Sunday, April 3, 2011

Paper Reading #19 - Personalized News

Comments:
Comment 1
Comment 2

References:
Title: Personalized News Recommendation Based on Click Behavior
Authors: Jiahui Liu, Peter Dolan, Elin Ronby Pedersen
Venue: IUI 2010, Feb. 7-10 2010

Summary:
In this paper, the authors describe a new method of recommending news articles to read on the Google News service. They do this by analyzing both the articles users choose to click on, as well as current news trends.

They begin by doing an in-depth analysis of the influences on what news readers are interested in. They then find that readers are not only influenced by their own personal tastes due to age, gender and job, but also that they are influenced by current news stories. Furthermore, the news stories that people have an interest in have a large correlation based on location.

From this data, they design two probabilistic models that show the user's likelihood of clicking a particular link. One model is based upon their individual clicks, which should correspond to their personal interests, and the other is based on news stories clicked upon by people who are nearby, to get an idea of current breaking news in the area. They then find that this new method caused a noticeable increase in clicks on Google News recommendations.

Discussion:
I thought this article was interesting mainly because it gave a sort of window into how they use user information at Google. I was impressed by how creative they are in using not only personal clicks but also those of the collective to get a larger picture of the data.

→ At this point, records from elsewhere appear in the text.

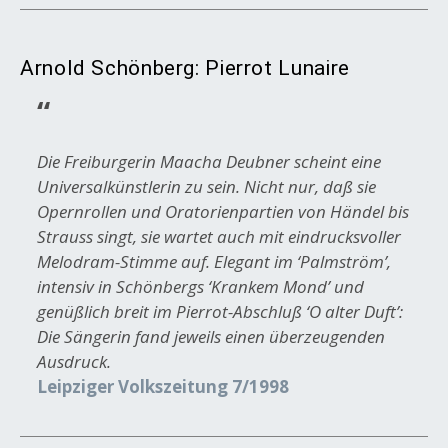
Arnold Schönberg: Pierrot Lunaire
Die Freiburgerin Maacha Deubner scheint eine
Universalkünstlerin zu sein. Nicht nur, daß sie
Opernrollen und Oratorienpartien von Händel bis
Strauss singt, sie wartet auch mit eindrucksvoller
Melodram-Stimme auf. Elegant im ‘Palmström’,
intensiv in Schönbergs ‘Krankem Mond’ und
genüßlich breit im Pierrot-Abschluß ‘O alter Duft’:
Die Sängerin fand jeweils einen überzeugenden
Ausdruck.
Leipziger Volkszeitung 7/1998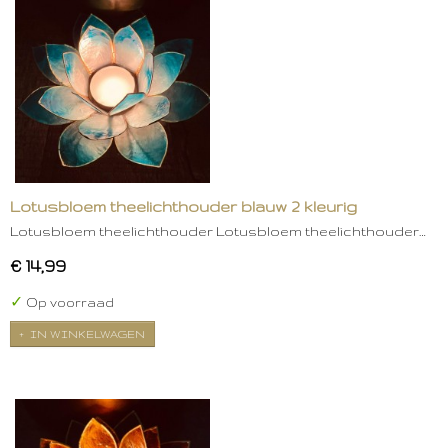
Lotusbloem theelichthouder blauw 2 kleurig
Lotusbloem theelichthouder Lotusbloem theelichthouder…
€ 14,99
✓
Op voorraad
IN WINKELWAGEN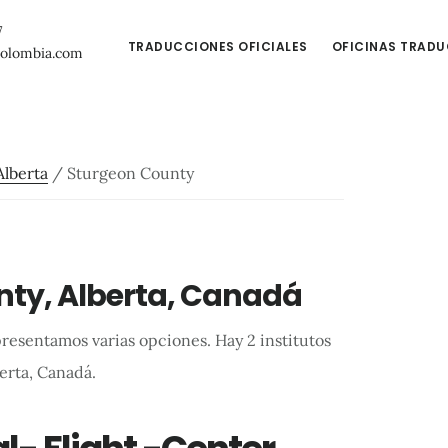
7
TRADUCCIONES OFICIALES
OFICINAS TRAD
colombia.com
Alberta
/
Sturgeon County
nty, Alberta, Canadá
presentamos varias opciones. Hay 2 institutos
erta, Canadá.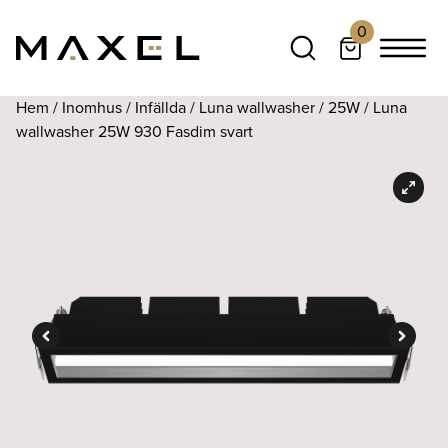
0
Hem
/
Inomhus
/
Infällda
/
Luna wallwasher
/
25W
/ Luna
wallwasher 25W 930 Fasdim svart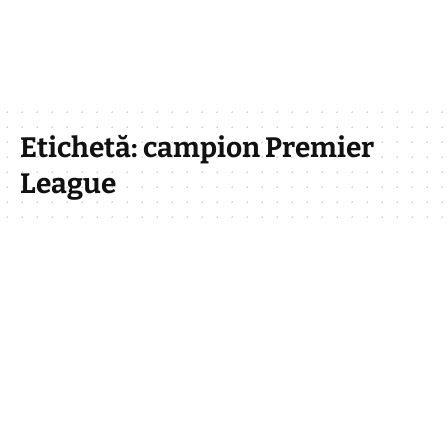
Etichetă:
campion Premier
League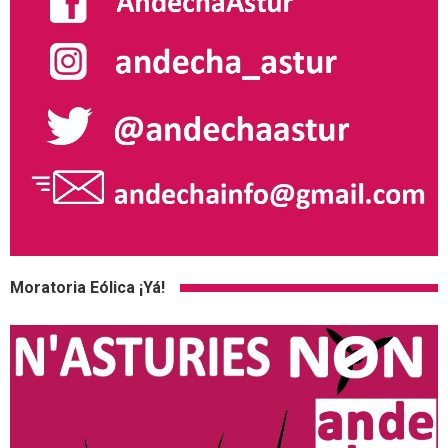
Moratoria Eólica ¡Yá!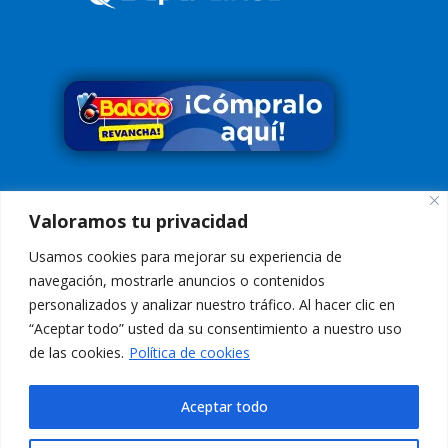
Síguenos en
Valoramos tu privacidad
Usamos cookies para mejorar su experiencia de
navegación, mostrarle anuncios o contenidos
personalizados y analizar nuestro tráfico. Al hacer clic en
“Aceptar todo” usted da su consentimiento a nuestro uso
Conoce nuestra Política de Tratamiento de Datos
Aquí
de las cookies.
Política de cookies
Aviso de Privacidad:
El uso de esta página web y sus servicios, es
indicación de aceptación de los
Términos de Uso
Aceptar todo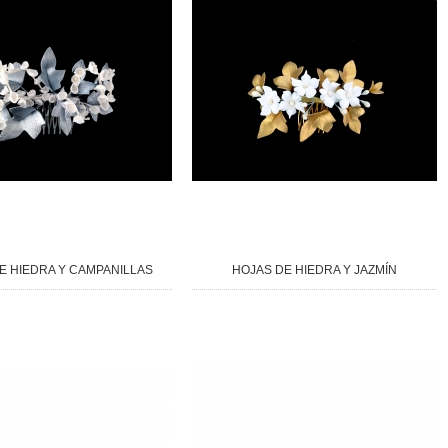
E HIEDRA Y CAMPANILLAS
HOJAS DE HIEDRA Y JAZMÍN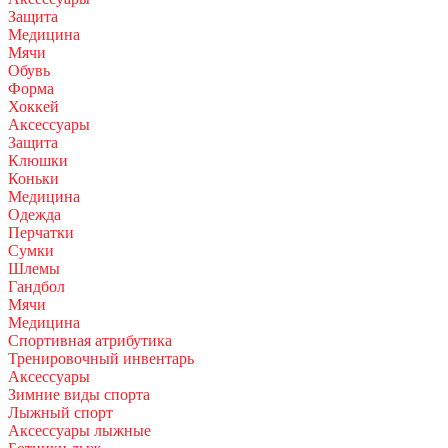
Защита
Медицина
Мячи
Обувь
Форма
Хоккей
Аксессуары
Защита
Клюшки
Коньки
Медицина
Одежда
Перчатки
Сумки
Шлемы
Гандбол
Мячи
Медицина
Спортивная атрибутика
Тренировочный инвентарь
Аксессуары
Зимние виды спорта
Лыжный спорт
Аксессуары лыжные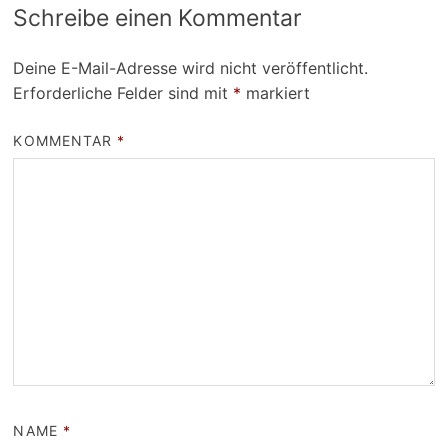
Schreibe einen Kommentar
Deine E-Mail-Adresse wird nicht veröffentlicht.
Erforderliche Felder sind mit
*
markiert
KOMMENTAR
*
NAME
*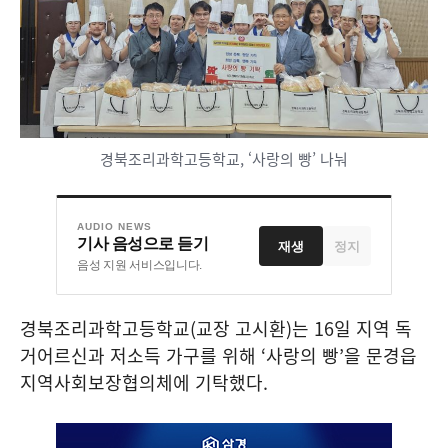
경북조리과학고등학교, ‘사랑의 빵’ 나눠
AUDIO NEWS
기사 음성으로 듣기
재생
정지
음성 지원 서비스입니다.
경북조리과학고등학교
(
교장 고시환
)
는
16
일 지역 독
거어르신과 저소득 가구를 위해
‘
사랑의 빵
’
을 문경읍
지역사회보장협의체에 기탁했다
.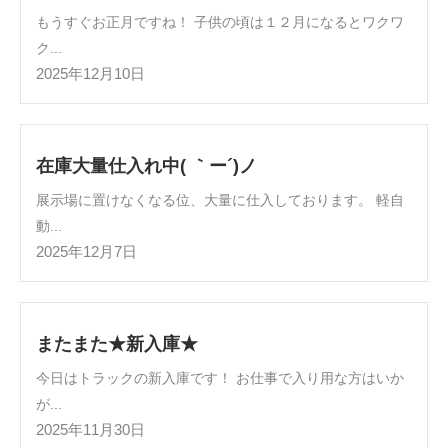
もうすぐお正月ですね！ 子供の頃は１２月になるとワクワ
ク...
2025年12月10日
在庫大量仕入れ中( ｀ー´)ノ
展示場に置けなくなる位、大量に仕入しております。 軽自
動...
2025年12月7日
またまた★新入庫★
今日はトラックの新入庫です！ お仕事で入り用な方はいか
が...
2025年11月30日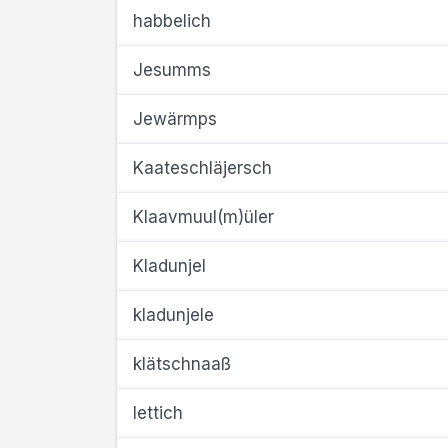
habbelich
Jesumms
Jewärmps
Kaateschläjersch
Klaavmuul(m)üler
Kladunjel
kladunjele
klätschnaaß
lettich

As far as the product goes, I think it's a positive move, since I definitely don't have a lot of time to spend searching through articles for what I'm looking for. I also wonder if they use a similar algorithm to this in Google Reader, since that is my main news hub.

(Image courtesy of: Google News)

2 comments:

  1. I agree this type of research is important as I don't want to search for the news that I want to read. This is the trend for new online services; give it away for free but mine user data.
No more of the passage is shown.